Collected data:
○ ○ ○

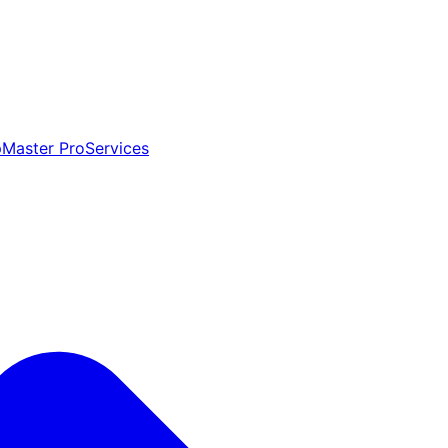
aster ProServices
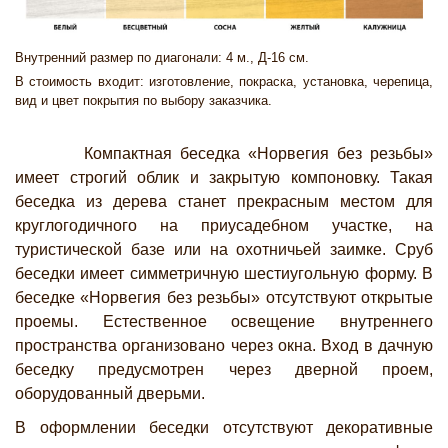
Внутренний размер по диагонали: 4 м., Д-16 см.
В стоимость входит: изготовление, покраска, установка, черепица,
вид и цвет покрытия по выбору заказчика.
Компактная беседка «Норвегия без резьбы»
имеет строгий облик и закрытую компоновку. Такая
беседка из дерева станет прекрасным местом для
круглогодичного на приусадебном участке, на
туристической базе или на охотничьей заимке. Сруб
беседки имеет симметричную шестиугольную форму. В
беседке «Норвегия без резьбы» отсутствуют открытые
проемы. Естественное освещение внутреннего
пространства организовано через окна. Вход в дачную
беседку предусмотрен через дверной проем,
оборудованный дверьми.
В оформлении беседки отсутствуют декоративные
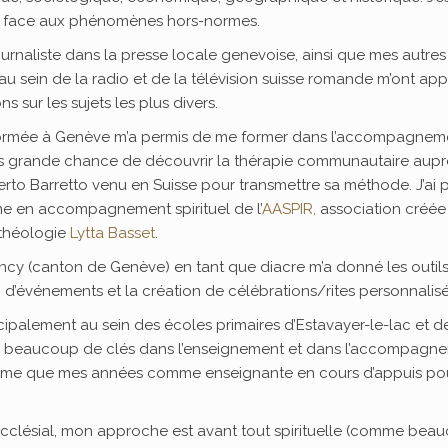
re face aux phénomènes hors-normes.
naliste dans la presse locale genevoise, ainsi que mes autres
 sein de la radio et de la télévision suisse romande m’ont appr
ns sur les sujets les plus divers.
réformée à Genève m’a permis de me former dans l’accompagnem
très grande chance de découvrir la thérapie communautaire aup
berto Barretto venu en Suisse pour transmettre sa méthode. J’ai 
e en accompagnement spirituel de l’
AASPIR,
association créée
 théologie
Lytta Basset
.
ancy (canton de Genève) en tant que diacre m’a donné les outil
n d’événements et la création de célébrations/rites personnalisé
palement au sein des écoles primaires d’Estavayer-le-lac et de
rté beaucoup de clés dans l’enseignement et dans l’accompagn
e même que mes années comme enseignante en cours d’appuis pou
ecclésial, mon approche est avant tout spirituelle (comme bea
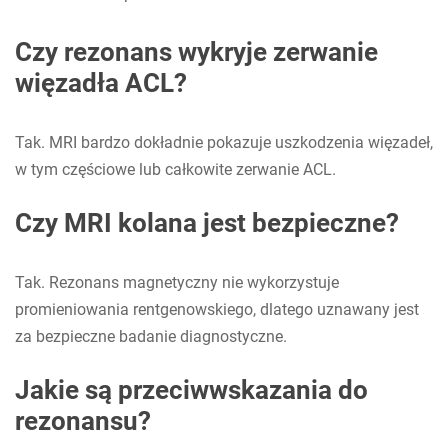
Czy rezonans wykryje zerwanie
więzadła ACL?
Tak. MRI bardzo dokładnie pokazuje uszkodzenia więzadeł,
w tym częściowe lub całkowite zerwanie ACL.
Czy MRI kolana jest bezpieczne?
Tak. Rezonans magnetyczny nie wykorzystuje
promieniowania rentgenowskiego, dlatego uznawany jest
za bezpieczne badanie diagnostyczne.
Jakie są przeciwwskazania do
rezonansu?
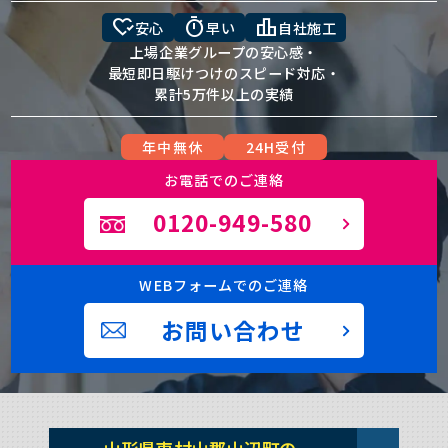
heart_check
timer
leaderboard
安心
早い
自社施工
上場企業グループの安心感・
最短即日駆けつけのスピード対応・
累計5万件以上の実績
年中無休
24H受付
お電話でのご連絡
0120-949-580
WEBフォームでのご連絡
お問い合わせ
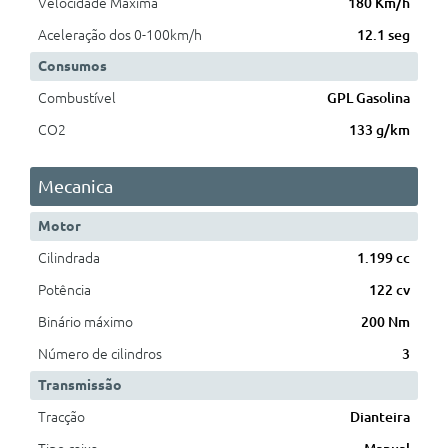
Velocidade Máxima
180 Km/h
Aceleração dos 0-100km/h
12.1 seg
Consumos
Combustível
GPL Gasolina
CO2
133 g/km
Mecanica
Motor
Cilindrada
1.199 cc
Potência
122 cv
Binário máximo
200 Nm
Número de cilindros
3
Transmissão
Tracção
Dianteira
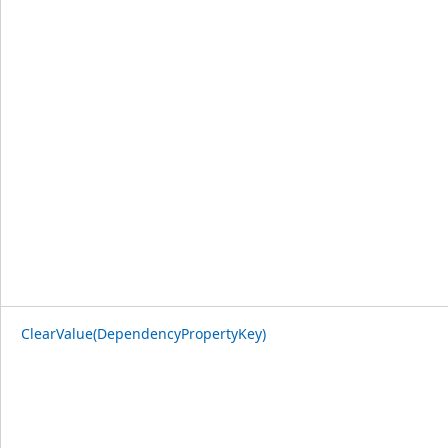
ClearValue(DependencyPropertyKey)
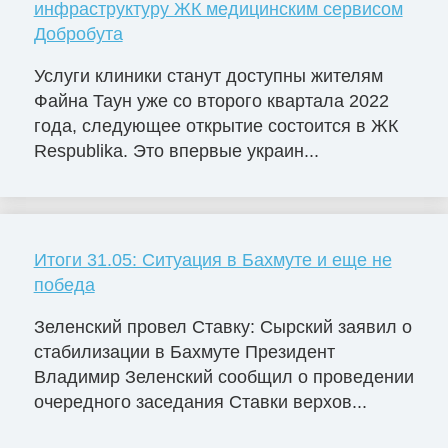
инфраструктуру ЖК медицинским сервисом
Добробута
Услуги клиники станут доступны жителям
Файна Таун уже со второго квартала 2022
года, следующее открытие состоится в ЖК
Respublika. Это впервые украин...
Итоги 31.05: Ситуация в Бахмуте и еще не
победа
Зеленский провел Ставку: Сырский заявил о
стабилизации в Бахмуте Президент
Владимир Зеленский сообщил о проведении
очередного заседания Ставки верхов...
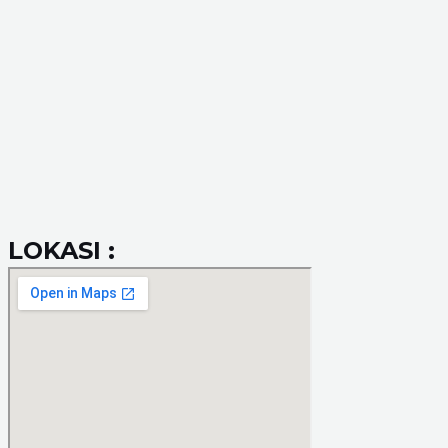
LOKASI :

○ ○ ○

* _What the task requires_
In the entries above, some lines hold the string "sein". Copy each of them.

* _Result_
 sein de la radio et de la télévision suisse romande m’ont appr
palement au sein des écoles primaires d’Estavayer-le-lac et de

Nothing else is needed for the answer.